Thomas W. Simon
Illinois State University
Department of Philosophy
Most pursuits involve human interactions, and the law has its fair share of them. I have had opportunities to leave academics and pursue a law career, but I rediscovered that teaching focuses on the best of human interactions. The law only probes the truth so far; teaching unleashes higher levels of truth and understanding for student and teacher. I also tried my hand at administration to help shape educational policy, but I have found that teaching offers a far more rewarding track for making a difference. Administration removes you from the action; teaching is the action. Research plays a critical role in teaching. Research and teaching feed one another, but teaching holds the central place of honor. You do not teach in order to research but research in order to teach. I AM A TEACHER. It goes in bold type to represent a shout of pride from the rooftops. This document only connects to teaching, for the printed word mediates direct communication. Here, I write about teaching. Teaching needs a real-life context involving social manifestations of voice, tone, timbre, gesture, motion--and then Eureka--something, we-know-not-what, happens among individuals searching in common for a glimmer of wisdom. When students have that glimmer in their eye, that puzzled look, that questioning and confident tone of voice, that engagement and give-and-take lasting beyond one exchange of opinions, then I walk away, head reeling, knowing that I have taught and learned. Teaching has something to do with a teacher, a great deal to do with students, and everything to do with interactions. My philosophy of teaching is guided by a commitment to four basic goals or ideals: creating an active classroom; promoting good writing, speaking, and critical analysis skills; promoting experiential education; and promoting interdisciplinary teaching and activity.
An Active Classroom: Teaching Teaching
I have found ways to create an active classroom from a variety of sources. One person in particular taught me the importance of helping students teach. Whenever I have students who have done well on paper teach those who have not done so well, or listen to a student teach part of a class, I think back to Lucy Batchelor. She began teaching in the Florida State Prison by shouting up to four tiers of cells from a center courtyard. Lucy started a successful prison education program by teaching one group of inmates how to teach the next group of inmates to teach the next group. She did not teach students. Rather, she taught teaching. Students learn best when they teach. No matter how large or how small the class may be, students need an opportunity to develop the teacher that resides in all of us. Student involvement in teaching ranges from guiding a class through a reading to developing a mini-course or a course within a course. Students teaching a course occurs in a variety of settings, including in jails. I have continued the prison education program that I began at the University of Florida, where, inspired by Lucy, we developed over twenty courses for students to teach in the local jails. In Spring 1997, seven ISU students in Political Philosophy taught a six week course on democracy and injustice to young people incarcerated in the McLean County Juvenile Detention Center. The students designed the curriculum and taught regular classes to twenty inmates. Before this experience, Sarah Lappin, the top student in a class of eighty, had her eyes set on a career in law. Now, she wants to devote her life to helping juvenile defenders and regularly volunteers at the Detention Center. Another group in the same class taught about democratic theories and practices throughout the world to a junior high class in one of the four week selectives at Blooming Grove Academy, a private alternative school. The projects that allow students to teach generally have the greatest impact on students. Unlike those in the class who, for example, developed an electronic democracy module, these students had live interactions with the teaching material.

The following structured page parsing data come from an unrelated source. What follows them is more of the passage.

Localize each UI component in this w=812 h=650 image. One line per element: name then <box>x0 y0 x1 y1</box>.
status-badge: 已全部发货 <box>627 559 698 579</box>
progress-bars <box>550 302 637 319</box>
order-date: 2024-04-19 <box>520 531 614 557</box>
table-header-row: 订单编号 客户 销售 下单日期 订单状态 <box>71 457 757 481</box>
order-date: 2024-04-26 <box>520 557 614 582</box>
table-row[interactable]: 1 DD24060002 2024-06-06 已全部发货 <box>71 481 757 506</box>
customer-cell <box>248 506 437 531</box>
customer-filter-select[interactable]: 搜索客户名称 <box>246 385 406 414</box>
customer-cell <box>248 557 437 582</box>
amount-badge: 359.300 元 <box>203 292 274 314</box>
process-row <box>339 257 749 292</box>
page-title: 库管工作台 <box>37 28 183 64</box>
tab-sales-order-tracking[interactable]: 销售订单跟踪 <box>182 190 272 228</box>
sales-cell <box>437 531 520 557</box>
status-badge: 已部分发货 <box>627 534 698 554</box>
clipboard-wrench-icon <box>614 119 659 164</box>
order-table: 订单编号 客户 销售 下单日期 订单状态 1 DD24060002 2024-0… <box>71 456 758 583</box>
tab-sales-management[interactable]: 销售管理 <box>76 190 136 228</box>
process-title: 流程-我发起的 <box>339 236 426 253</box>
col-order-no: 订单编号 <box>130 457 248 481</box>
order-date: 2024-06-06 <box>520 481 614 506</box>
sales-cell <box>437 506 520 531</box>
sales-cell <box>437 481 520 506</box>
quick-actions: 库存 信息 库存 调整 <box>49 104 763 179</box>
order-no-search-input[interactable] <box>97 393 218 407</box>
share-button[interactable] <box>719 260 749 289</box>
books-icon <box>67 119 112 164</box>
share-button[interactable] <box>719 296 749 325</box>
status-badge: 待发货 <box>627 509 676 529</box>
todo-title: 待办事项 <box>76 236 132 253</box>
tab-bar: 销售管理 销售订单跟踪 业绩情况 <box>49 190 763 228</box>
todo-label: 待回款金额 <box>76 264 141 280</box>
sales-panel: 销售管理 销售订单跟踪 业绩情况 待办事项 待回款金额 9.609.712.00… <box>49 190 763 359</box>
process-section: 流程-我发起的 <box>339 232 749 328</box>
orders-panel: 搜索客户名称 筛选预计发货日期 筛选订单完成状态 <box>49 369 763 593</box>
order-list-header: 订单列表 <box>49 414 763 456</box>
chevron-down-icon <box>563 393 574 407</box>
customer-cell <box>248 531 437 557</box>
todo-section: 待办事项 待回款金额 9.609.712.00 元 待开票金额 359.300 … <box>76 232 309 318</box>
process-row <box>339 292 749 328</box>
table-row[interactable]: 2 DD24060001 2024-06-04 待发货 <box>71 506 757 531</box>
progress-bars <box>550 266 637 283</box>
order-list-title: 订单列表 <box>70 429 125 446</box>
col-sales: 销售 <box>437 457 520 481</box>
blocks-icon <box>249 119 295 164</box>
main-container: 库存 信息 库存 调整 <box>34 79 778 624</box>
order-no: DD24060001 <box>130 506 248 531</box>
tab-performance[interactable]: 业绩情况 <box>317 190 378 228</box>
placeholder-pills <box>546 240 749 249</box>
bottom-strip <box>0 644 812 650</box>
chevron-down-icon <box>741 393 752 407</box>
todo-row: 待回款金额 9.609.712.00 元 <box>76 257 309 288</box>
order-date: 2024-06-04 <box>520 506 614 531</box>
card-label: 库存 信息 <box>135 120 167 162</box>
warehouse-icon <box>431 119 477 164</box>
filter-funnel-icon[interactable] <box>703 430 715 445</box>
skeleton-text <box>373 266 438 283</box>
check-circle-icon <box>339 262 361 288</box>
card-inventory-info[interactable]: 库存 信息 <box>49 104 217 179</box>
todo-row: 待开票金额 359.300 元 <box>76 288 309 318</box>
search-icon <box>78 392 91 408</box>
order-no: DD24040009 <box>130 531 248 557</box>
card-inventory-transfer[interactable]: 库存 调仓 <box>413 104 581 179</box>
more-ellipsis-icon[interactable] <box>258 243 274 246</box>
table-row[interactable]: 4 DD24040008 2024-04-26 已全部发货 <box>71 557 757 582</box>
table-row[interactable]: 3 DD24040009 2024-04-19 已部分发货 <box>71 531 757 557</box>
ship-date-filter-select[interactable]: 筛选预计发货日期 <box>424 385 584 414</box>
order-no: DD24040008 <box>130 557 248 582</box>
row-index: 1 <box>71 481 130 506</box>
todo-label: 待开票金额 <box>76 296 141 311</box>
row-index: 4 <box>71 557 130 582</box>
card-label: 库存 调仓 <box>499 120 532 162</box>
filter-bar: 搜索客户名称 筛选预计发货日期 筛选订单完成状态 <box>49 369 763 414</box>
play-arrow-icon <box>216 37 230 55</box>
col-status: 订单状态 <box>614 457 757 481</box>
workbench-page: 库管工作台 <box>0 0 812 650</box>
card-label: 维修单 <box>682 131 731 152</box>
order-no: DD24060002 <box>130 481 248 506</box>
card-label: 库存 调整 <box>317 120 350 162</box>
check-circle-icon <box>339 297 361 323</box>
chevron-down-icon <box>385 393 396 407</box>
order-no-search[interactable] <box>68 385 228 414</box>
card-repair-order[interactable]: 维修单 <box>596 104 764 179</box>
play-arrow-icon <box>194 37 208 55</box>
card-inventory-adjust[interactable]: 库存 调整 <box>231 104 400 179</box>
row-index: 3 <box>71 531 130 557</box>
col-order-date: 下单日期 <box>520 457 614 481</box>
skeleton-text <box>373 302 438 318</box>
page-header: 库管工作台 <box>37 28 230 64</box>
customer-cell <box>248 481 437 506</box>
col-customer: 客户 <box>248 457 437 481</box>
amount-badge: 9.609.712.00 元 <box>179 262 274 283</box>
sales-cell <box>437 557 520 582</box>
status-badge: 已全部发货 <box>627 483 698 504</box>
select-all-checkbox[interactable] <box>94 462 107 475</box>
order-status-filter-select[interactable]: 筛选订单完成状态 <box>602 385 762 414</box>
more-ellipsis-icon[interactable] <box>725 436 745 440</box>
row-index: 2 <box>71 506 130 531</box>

Promoting teaching represents one way of creating an active classroom. Even classes with large numbers of students can become environments for active participation. I had thought that this was impossible until I assisted Michael Sandel in teaching theories of justice to 900 Harvard students. Calling on or pointing to students in a large lecture hall does not have to be intimidating. Rather, it becomes a stimulating teaching device to keep student interest levels high. Intermittent small group discussions ("buzz groups") provide valuable supplements to lecture material. Students learn a great deal from their peers by meeting in groups before and after a lecture on a topic. They soon discover a commonality of interests, problems, and questions about the material. Short writing assignments, interspersed throughout the class, give students a stake in the course. In an ethics class, students wrote a statement about how they thought they might die. Only a few saw themselves dying in a hospital. I then point out that 85% of Americans die in hospital settings. The experiential exercise makes the lecture material more meaningful. Afterwards, the students listened more attentively when I discussed the different types of euthanasia debated in medical settings.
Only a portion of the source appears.